The Prince of Darkness has returned one final time.

On Feb. 21, the music world changed forever when the legendary metal icon Ozzy Osbourne released his first album in 10 years.

He was accompanied by Slash and Duff McKagan of Guns N Roses, Chad Smith of Red Hot Chili Peppers, Tom Morello of Rage Against the Machine, Elton John, Charlie Puth and Post Malone.

The album debuted at No. 3 on the Billboard Top 200, and was No. 1 on the rock charts. 

The album kicks off with a famous Ozzy phrase, ‘Alright now,’ in the song “Straight to Hell.”

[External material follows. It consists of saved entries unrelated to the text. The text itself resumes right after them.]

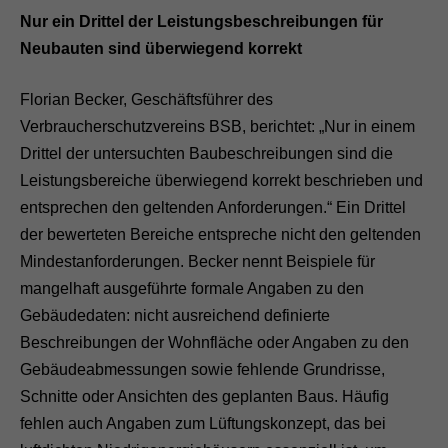
Nur ein Drittel der Leistungsbeschreibungen für
Neubauten sind überwiegend korrekt
Florian Becker, Geschäftsführer des
Verbraucherschutzvereins BSB, berichtet: „Nur in einem
Drittel der untersuchten Baubeschreibungen sind die
Leistungsbereiche überwiegend korrekt beschrieben und
entsprechen den geltenden Anforderungen.“ Ein Drittel
der bewerteten Bereiche entspreche nicht den geltenden
Mindestanforderungen. Becker nennt Beispiele für
mangelhaft ausgeführte formale Angaben zu den
Gebäudedaten: nicht ausreichend definierte
Beschreibungen der Wohnfläche oder Angaben zu den
Gebäudeabmessungen sowie fehlende Grundrisse,
Schnitte oder Ansichten des geplanten Baus. Häufig
fehlen auch Angaben zum Lüftungskonzept, das bei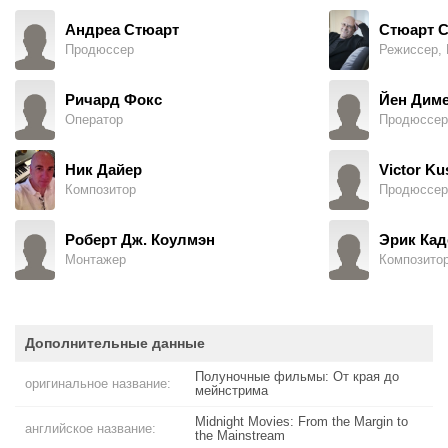
Андреа Стюарт
Стюарт 
Продюссер
Режиссер, 
Ричард Фокс
Йен Дим
Оператор
Продюссер
Ник Дайер
Victor K
Композитор
Продюссер
Роберт Дж. Коулмэн
Эрик Кад
Монтажер
Композито
Дополнительные данные
Полуночные фильмы: От края до
оригинальное название:
мейнстрима
Midnight Movies: From the Margin to
английское название:
the Mainstream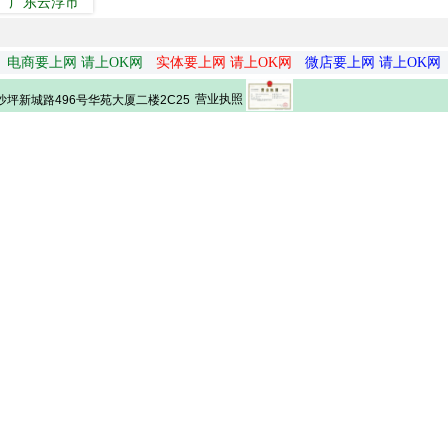
广东云浮市
电商要上网 请上OK网
实体要上网 请上OK网
微店要上网 请上OK网
营业执照
坪新城路496号华苑大厦二楼2C25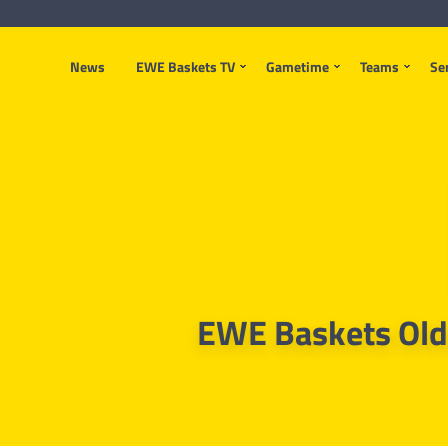
News
EWE Baskets TV
Gametime
Teams
Se
EWE Baskets Old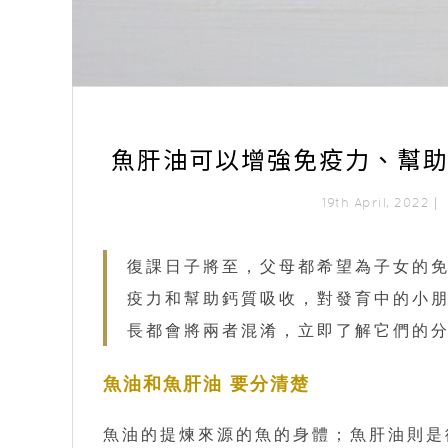
魚肝油可以增強免疫力、幫助
19th April, 2022｜
復課日子將至，父母都希望為子女的免
疫力和幫助鈣質吸收，對發育中的小
長都會將兩者混淆，立即了解它們的
魚油和魚肝油 要分清楚
魚油的提煉來源的魚的身體；魚肝油則是從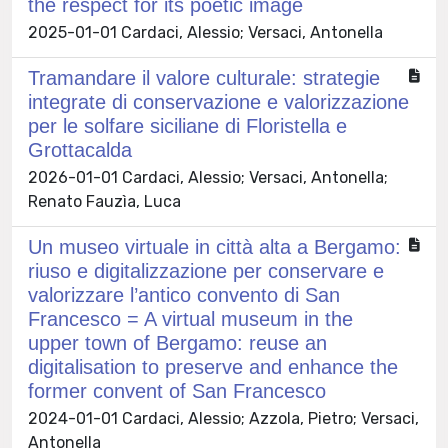
the respect for its poetic image
2025-01-01 Cardaci, Alessio; Versaci, Antonella
Tramandare il valore culturale: strategie
integrate di conservazione e valorizzazione
per le solfare siciliane di Floristella e
Grottacalda
2026-01-01 Cardaci, Alessio; Versaci, Antonella;
Renato Fauzìa, Luca
Un museo virtuale in città alta a Bergamo:
riuso e digitalizzazione per conservare e
valorizzare l’antico convento di San
Francesco = A virtual museum in the
upper town of Bergamo: reuse an
digitalisation to preserve and enhance the
former convent of San Francesco
2024-01-01 Cardaci, Alessio; Azzola, Pietro; Versaci,
Antonella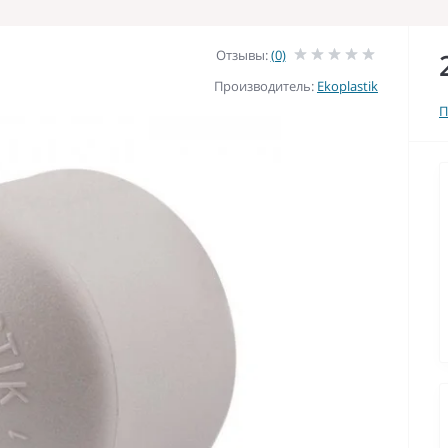
Отзывы:
(0)
Производитель:
Ekoplastik
П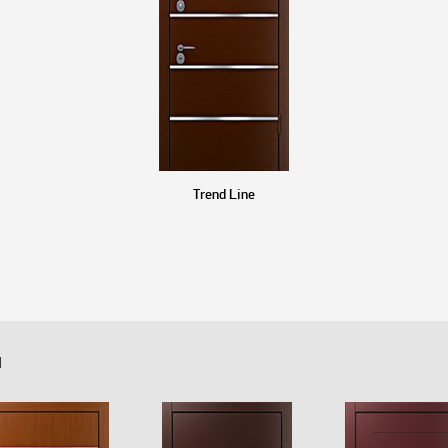
Trend Line
й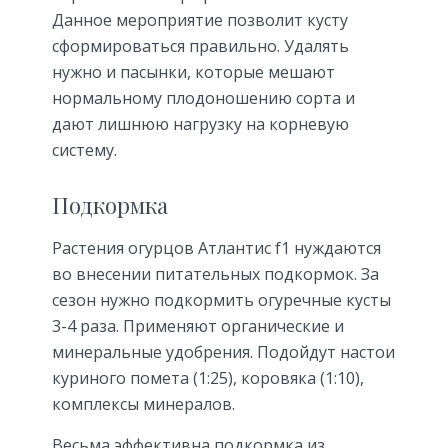
Данное мероприятие позволит кусту
сформироваться правильно. Удалять
нужно и пасынки, которые мешают
нормальному плодоношению сорта и
дают лишнюю нагрузку на корневую
систему.
Подкормка
Растения огурцов Атлантис f1 нуждаются
во внесении питательных подкормок. За
сезон нужно подкормить огуречные кусты
3-4 раза. Применяют органические и
минеральные удобрения. Подойдут настои
куриного помета (1:25), коровяка (1:10),
комплексы минералов.
Весьма эффективна подкормка из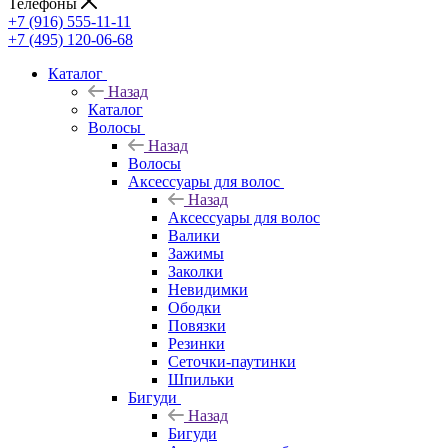
Телефоны
+7 (916) 555-11-11
+7 (495) 120-06-68
Каталог
Назад
Каталог
Волосы
Назад
Волосы
Аксессуары для волос
Назад
Аксессуары для волос
Валики
Зажимы
Заколки
Невидимки
Ободки
Повязки
Резинки
Сеточки-паутинки
Шпильки
Бигуди
Назад
Бигуди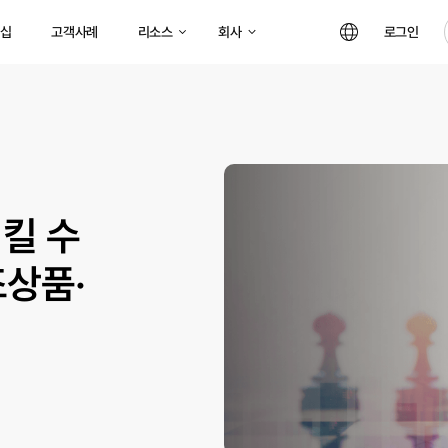
리소스
회사
십
고객사례
로그인
지킬 수
조상품·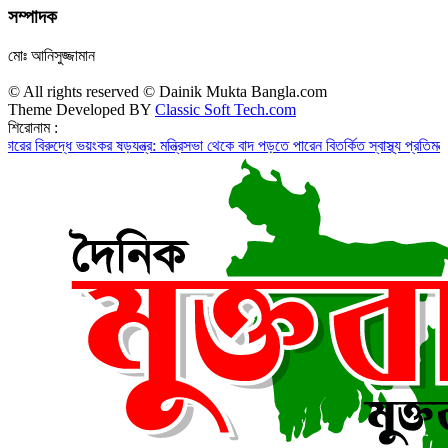
সম্পাদক
মোঃ আনিসুজ্জামান
© All rights reserved © Dainik Mukta Bangla.com
Theme Developed BY
Classic Soft Tech.com
শিরোনাম :
ুদ্ধে ভয়ংকর ষড়যন্ত্র: মন্ত্রিসভা থেকে বাদ পড়তে পারেন বিতর্কিত স্বাস্থ্য প্রতিমন্ত্রী ও চু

This was also the second single released in support of this album, and it seems like it should be buried in the album instead of being the opening track.

The second track, “All My Life,” is one of the more reflective songs on this album, and dare I say, one of the best.

It has a driving and anthemic chorus that is ready to be chanted along with during his live shows. He talks about his younger self being disappointed in how he is now, knowing what he has done in his life. It is a very deep track and one of the best on the album. 

The title and fourth track of the album, “Ordinary Man,” has a very extraordinary guest vocalist: Sir Elton John.

This is another track that reflects on Ozzy’s life, but it chooses to peer at it from the perspective of fame and what has affected him.

He is afraid of dying ordinary, but whether you are a fan of metal or not, Ozzy has always been more than ordinary.

Whether hearing of him biting the head off of a bat or watching his family grow up on their TV show, he will never be ordinary to us.

The fifth track “Under the Graveyard” takes a piece from the Post Malone song, “Take What You Want” and makes it his own creation.

It is by far the best song on this album, and was the first single released back in November. It is one of the most ballad-like songs on the album that sounds like it belongs on one of his older albums.

This song showed us that Ozzy was back and ready to make more music. 

The tenth and final track on the album, “It’s A Raid,” features Post Malone again.

This is the hardest hitting song from start to finish. It is a constant punk metal fusion, almost as a tribute or homage to Motorhead.

The track proves that Post Malone isn’t just a one genre pony, and it gets my hopes up that he may make a rock album.

While the two play off each other, Ozzy is easily able to take over and show that he truly is back and will forever be known as the Prince of Darkness.

Who knows – this may be a passing of the torch from the older generation to the newest one.

Overall, I would give this album a 4.5/5.

All of the songs have replay value and I greatly enjoy the addition of “Take What You Want” at the end of the album as a thank you to Post Malone.

This was his first ever album where he was fully sober. Knowing his past, this is a huge accomplishment.

I am glad that Ozzy made this album, because it seems like he is at peace with everything that has happened in his life and is ready for the next chapter.

He was deep in his reflection and it shows that he gave this album everything he has. We should be forever grateful for Ozzy Osbourne.